周りは同じ目的地を目指す人間が、ちらほらと見受けられる。

「師匠、もうすぐタリエシンに着くって」
「・・・了解。 ありがとう、レオ」

自分の後ろに小さな影が近づき、声をかけた。
その少年は人間で、"一応、『聖隷』である"自分を「師匠」と呼んで慕ってくれている。
自分の鎖骨あたりほどにある彼の頭をそっと撫でると、照れくさそうにするが、なすがままにされてくれる。

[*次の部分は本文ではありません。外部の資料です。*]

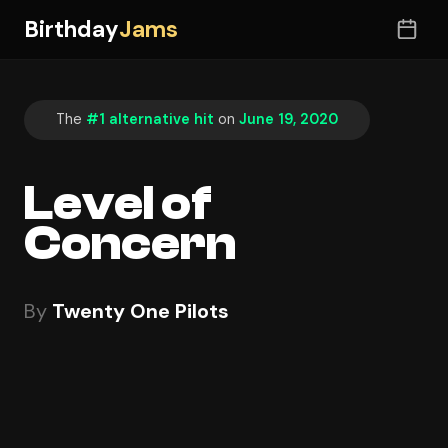
Birthday
Jams
The
#1 alternative hit
on
June 19, 2020
Level of
Concern
By
Twenty One Pilots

「もうすぐタリエシンに到着します! 下船される方は荷物などの準備をお願いします!」
「あら、・・・レオは大丈夫かしら」
「うん、師匠は?」
「ふふ、私も大丈夫よ。 じゃ、行きましょうか」

船が港に到着し、船を着ける。
船と陸地を繋ぐためのボードを下ろして、下船する人間を見送っていく。

「段差になっているんで、足元にはお気をつけて」
「ありがとう」
「いえ、タリエシンを楽しんでください」
「ああ、そうさせてもらう」

彼女は自分に声をかけてきた船員の青年に、口元だけ笑って見せて礼を述べる。
深いフードを目元までかぶってしまっているので、この対応は仕方ないと目を瞑ってほしい。

タリエシンには活気に溢れ、また、猫にも溢れていた。
余談だが猫は好きなのに、猫アレルギー持ちの彼女には、少しつらい街でもある。
なので、自作ではあるが対策用の薬を服用したのは秘密だ。

行き交う人々の間をすり抜けて歩く彼女は、『人間』と変わりない。
本来、聖隷は霊応力を持たない人間には感知できない存在にも関わらず、彼女は先ほど、船員と話し、行きかう人々は彼女にぶつからないようにすれ違う。
そう、彼女は"霊応力がない人間にも見えている"のだ。

「そうだな・・・、7泊で女一人と子供一人で頼めるか?」
「はい、かしこまりました。 ご案内します」

宿に到着し、部屋をとる。
案内された部屋に着くと、レオと愛称で呼ばれたレオンは自分が背負っていた武器を下ろした。
身の丈以上の大きな斧は、その小さな体とは不釣り合いで、重みを感じさせる。
だが、実を言うと、敵にダメージを負わせるほどには重たいが、そこまでは重くないのだ。

「じゃあレオ、お留守番お願いね?」
「ちょ、もう行くの!?」
「ええ、この謎のときめきを調べたくて調べたくてうずうずしちゃっているの」
「ときめきって・・・。 というか、それなら二人分とった必要は・・・」
「やーね、念のためよ。 子供一人でいるっていうは危ないし、疑われるでしょう?」
「そ、それはそうなんだけどさー」
「お金ならまた依頼でもなんでもして貯めるわよ、それにまだ余裕はあるじゃない」
「分かったよ、もう。 気を付けて行ってきてね、師匠」
「ふふ、行ってきます」

船と同じように、レオンの頭を一撫でする。
フードをかぶり直して、タリエシンの先にある村、アバル村を目指した。

(・・・やっぱり、どんどん強くなってる? 気のせいかもしれないけれど、なんなのかしらね・・・)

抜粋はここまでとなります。